What's with all these chiefs?
Why are there so many chiefs in government? And if that word is in your title, are you a hotshot or a hat rack?
Bob Woods is president of Topside Consulting Group and former commissioner of the General Services Administration’s Federal Technology Service. He also led major IT programs at the Federal Aviation Administration.
In the aftermath of the air traffic controllers’ strike in 1981, our management and human resource consultants in the Federal Aviation Administration pointed out that our management hierarchy was replete with the term “chief.”
There were branch chiefs, division chiefs, section chiefs. After this was pointed out, we changed the names from “chiefs” to “managers.” Later, the Smithsonian Institution dropped the term “chief” because it might be offensive to American Indians and replaced it with “senior.” The CIO became the senior information officer. The CFO became the senior financial officer. Luckily the Gray Panthers never noticed, or if they did, they didn’t take offense.
But the term “chief” is once again on the rise. In a search of Wikipedia under corporate titles, you will find in excess of 50 chief (fill in the blank) officer titles. Along with the ever popular CEO, COO, CFO, CIO, CTO and CISO, you will find chief officers of administration, communications, human capital, acquisition, creativity and experience, just to name a few.

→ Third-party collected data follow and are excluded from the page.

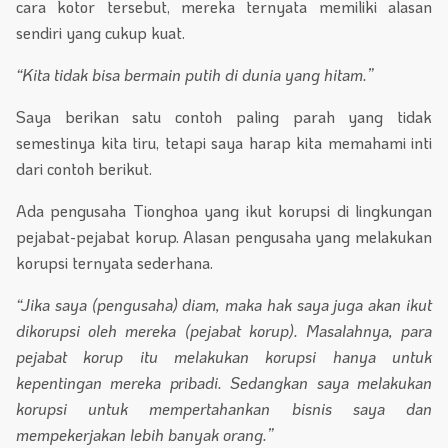
cara kotor tersebut, mereka ternyata memiliki alasan
sendiri yang cukup kuat.
“Kita tidak bisa bermain putih di dunia yang hitam.”
Saya berikan satu contoh paling parah yang tidak
semestinya kita tiru, tetapi saya harap kita memahami inti
dari contoh berikut.
Ada pengusaha Tionghoa yang ikut korupsi di lingkungan
pejabat-pejabat korup. Alasan pengusaha yang melakukan
korupsi ternyata sederhana.
“Jika saya (pengusaha) diam, maka hak saya juga akan ikut
dikorupsi oleh mereka (pejabat korup).
Masalahnya, para
pejabat korup itu melakukan korupsi hanya untuk
kepentingan mereka pribadi. Sedangkan saya melakukan
korupsi untuk mempertahankan bisnis saya dan
mempekerjakan lebih banyak orang.”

If you find yourself chief of something, there are two possibilities: You are important and the title is there for all to heed, or you are a hat rack on which a title rests.
Bureaucracies have obscure rules and incentives. When legislation or fads force the creation of a position that reports to the top person in the organization, there is always the question of whether the top person will actually oversee that function. Often, someone is given the title with no real duties or budget. That way the mandate is met but the requirement to fund and supervise a function doesn’t exist.
On the other hand, some positions with the word “chief” in the title do have real functions. How can we tell the difference? Budgets are the purest indicator of public policy and organizational commitment. Functions that are vital have budgets. Meat-inspection programs have budgets. Highway trust funds have budgets — highway beautification programs, not so much.
Although I have never been hung up on titles, there are some limits of logic beyond which I won’t go. Chief debriefing officer, chief analytics officer and chief promotions officer are probably beyond those limits.
In the federal IT world, various combinations of titles and budgets have taken place since the Clinger-Cohen Act was enacted in 1996. Agencies have tried banning the term CIO for everybody except the one person actually at the top of the agency’s IT operations. However, most agencies have sub-unit CIOs, and a CIO Council, led by the agency CIO, provides a loose confederation for governance. If the agency CIO has no budget control, that structure is mostly a paper tiger guided by influence and personal interactions. Career employees tend to like the “live and let live” confederation model, and political appointees are more likely to believe in the one-CIO model. That divide explains some of the churn going on inside many agency CIO offices.
In an age in which we can work thousands of miles from one another, why are we hung up on cutesy titles and reporting chains? It might be that we are trying to substitute for the loss of the day-to-day human interaction that validates us and tells us that someone knows who we are, what we do and why we are important.
This is all coming to you from the Office of the Chief Skeptic, located down the hall from the chief knowledge officer.